Status
Current state: Under Discussion
Discussion thread:
JIRA:
Released:
Please keep the discussion on the mailing list rather than commenting on the wiki (wiki discussions get unwieldy fast).
Motivation
Streaming jobs which run for several days or longer usually experience changes in their workload during their lifetime. These changes can originate from seasonal spikes, such as day vs. night, weekdays vs. weekend or holidays vs. non-holidays, sudden events or simply growing popularity of your product. Some of these changes are more predictable than others but what all have in common is that they change the resource demand of your job if you want to keep the same service quality for your customers.
Even if you can estimate an upper bound for the maximum resource requirements, it is almost always prohibitively expensive to run your job from the very beginning with max resources. Consequently, it would be great if Flink could make use of TaskManagers which are.
Similarly, if the underlying resource management system decides that some of the currently assigned resources are needed elsewhere, Flink should not fail but scale the job down once the resources are revoked. Such a behaviour would make Flink a nicer citizen of the respective resource manager.
In contrast to the active mode, the reactive mode is oblivious to its underlying runtime system. Due to this aspect, Flink can only react to newly available or removed resources. The goal of this mode would be to use available TaskManagers by scaling the job up/down.
Elastic streaming pipelines
Flink is often used as the analytics component in a streaming pipeline with various upstream systems. In order to support fully elastic end-to-end streaming pipelines all pipeline components need to be able to react to changes in resource requirements. This means that Flink needs to be able to make use of newly available TaskManagers. Ideally, Flink itself is able to realize how many resources it needs and actively requests them.
Changing availability of resources
When Flink runs on top of a resource manager it can happen that Flink won’t obtain all requested resources in a timely manner. Instead of waiting potentially for a very long time, it would be best if Flink could start executing the job with the currently available set of resources. If more resources become available later, Flink should be able to scale up in order to make use of them.
Application mode (aka Flink-as-a-library)
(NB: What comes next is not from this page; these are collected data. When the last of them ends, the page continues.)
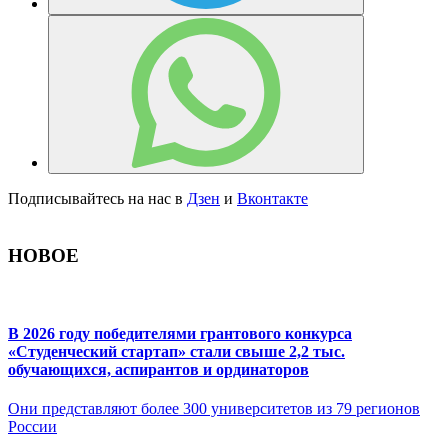
Подписывайтесь на нас в
Дзен
и
Вконтакте
НОВОЕ
В 2026 году победителями грантового конкурса
«Студенческий стартап» стали свыше 2,2 тыс.
обучающихся, аспирантов и ординаторов
Они представляют более 300 университетов из 79 регионов
России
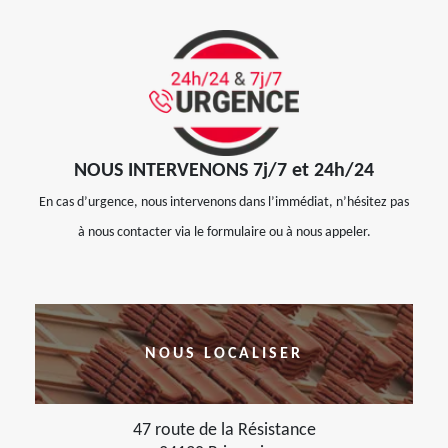
NOUS INTERVENONS 7j/7 et 24h/24
En cas d’urgence, nous intervenons dans l’immédiat, n’hésitez pas
à nous contacter via le formulaire ou à nous appeler.
NOUS LOCALISER
47 route de la Résistance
Flink’s application mode (aka Flink-as-a-library) requires that Flink is able to make use of newly available TaskManagers. The idea of the application mode is that the user can start Flink processes where one process becomes the master and the other processes become the workers. The workers will spawn a TaskManager process and offer their resources to the master which runs the JobManager. Since not all application processes might be started at the same time because it might happen on-demand, it is important that Flink is able to react to newly available TaskManagers by scaling the application up or down.
Execution modes
As some of the described examples showed, different use cases have different requirements for Flink. In the case of elastic streaming pipelines it would be best if Flink could actively allocate new resources in order to not become the bottleneck of the pipeline. In case of the application mode, new processes are usually started by an external system and Flink only reacts to external decisions. These behavioral differences hint towards different execution modes of Flink.